Что ж поделывает за облаками наш любезный Дух Сатиры?.. Он забыл вовсе о нашем обществе; он отдаст его на жертву Пороку, гордо приподнимающему голову в отсутствие своего злодея!.. Нет, он помнит об нем и о своих обязанностях; он не оставит нас в опасности. Он смотрит на нас с умилением с высоты светлого своего убежища, радуется успехам ума в участке человечества, вверенном его попечению, и точит на ядовитом бруске оружие для его защиты. Скоро опять увидим мы его между нами, увидим в полном блеске свежести, веселости, злости, остроумия, как еще никогда не видали. Пора! пора! прибывай к нам поскорее, Дух проказливый, благотворный; скинь свои чулки и бархатный кафтан с длинной талией, остриги свой феодальный тупей[51], продай брильянтовые пуговицы для покупки английской простоты и, нарядясь в черный фрак и просторные брюки, закутавшись в испанский плащ, как некогда Асмодей[52], пришив ленточку к петлице, спустись к нам, твоим любимцам, бросься стремглав в нынешнее наше общество, ловкое, щегольское, чинное, обходительное, лицемерное; воспитанное, начитанное, недоученое, украшенное множеством почетных знаков, крепко убежденное в своей беспорочности даже со стороны нравов; хлопотливое, суетящееся, жужжащее, ворчащее, важное, молчаливое, чиновное; нагруженное поверх делами, проектами и долгами, занимающее все повсюду, закладывающее все и всячески, замаранное чернилами, не иначе располагающее свои мысли и надежды, как но канцелярским формам, не иначе судящее о течении времени, как по числу сыгранных робберов[53] виста, — общество, тощее, как выписка из дела, покорное, как донесение, и с лицом расстроенным, как у большого шлема. Приходи, о Дух Сатиры! Найдешь у нас Великого Преемника твоей несравненной Покровительницы, который ободрит и защитит тебя так, как ободряет и защищает Он добродетель, дарования, полезное и заслуги. Поди, рыщи по гостиным, по спальням и судилищам; заглядывай в передние пронырства, отыскивай порок в последнем его убежище, забавляй, смеши, коли. Что долго думать?.. говори нам хоть басни: ум нередко бывал принужден притворяться дураком, чтоб заставить выслушать себя. Сотвори для нас Крылова: в этом творении превзойдешь ты и твоих соперников, что за морем, и самого себя.

Он выслушал наши просьбы и дал нам великого баснописца. Ведайте ж, люди, что тот важный, достопочтенный Крылов, которого вы все знаете и любите; тот маститый, умный старец, которого часто встречаете на Невском проспекте расхаживающего в шубе среди огромного стада львов, волков, лисиц, кур, овец, лещей и медведей; который, проходя мимо вас, шепчет вам на ухо, что у вас рот немножко замаран кровью и на усах торчит еще куриный пушок, и между тем в глазах ваших читает драму новой замысловатой басни — тот самый Крылов есть не что иное, как третье и великое воплощение этого милого, блистательного, колкого, остроумного беса. Вы улыбаетесь?.. Я вам говорю это: можете мне поверить.

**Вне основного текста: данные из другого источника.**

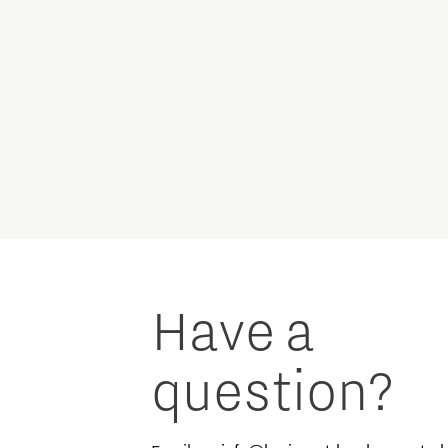
Have a
question?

И восхищенный своим делом, веселый ангел-хранитель наших нравов не ограничился одними баснями. Он закрыл себе лицо потешною маскою Комуса[54] и заговорил сквозь смелые уста Грибоедова: Горе от ума явилось на горизонте, как грозная комета, влекущая за собою массу света, мрачных пророчеств и страха; потом схватил он еще перо романиста и написал Ивана Выжигина[55]: написав, он прочитал его и — сам ужаснулся! Вы кричите против этих двух произведений, особенно против последнего?.. Кричите, кричите! — тем не менее они сделали большой переворот в ваших нравах и понятиях, и я, стоя вне вихря, в котором вы кружитесь, вижу всю их пользу, могу с достоверностью сказать об их спасительном на нас действии. Вы того не примечаете?.. И не удивительно! — вы и того не примечаете, что катитесь в пространстве вместе с земным шаром, а думаете, что солнце на то только и создано, чтобы вертеться мельницею кругом вашего самолюбия и ваших нелепостей.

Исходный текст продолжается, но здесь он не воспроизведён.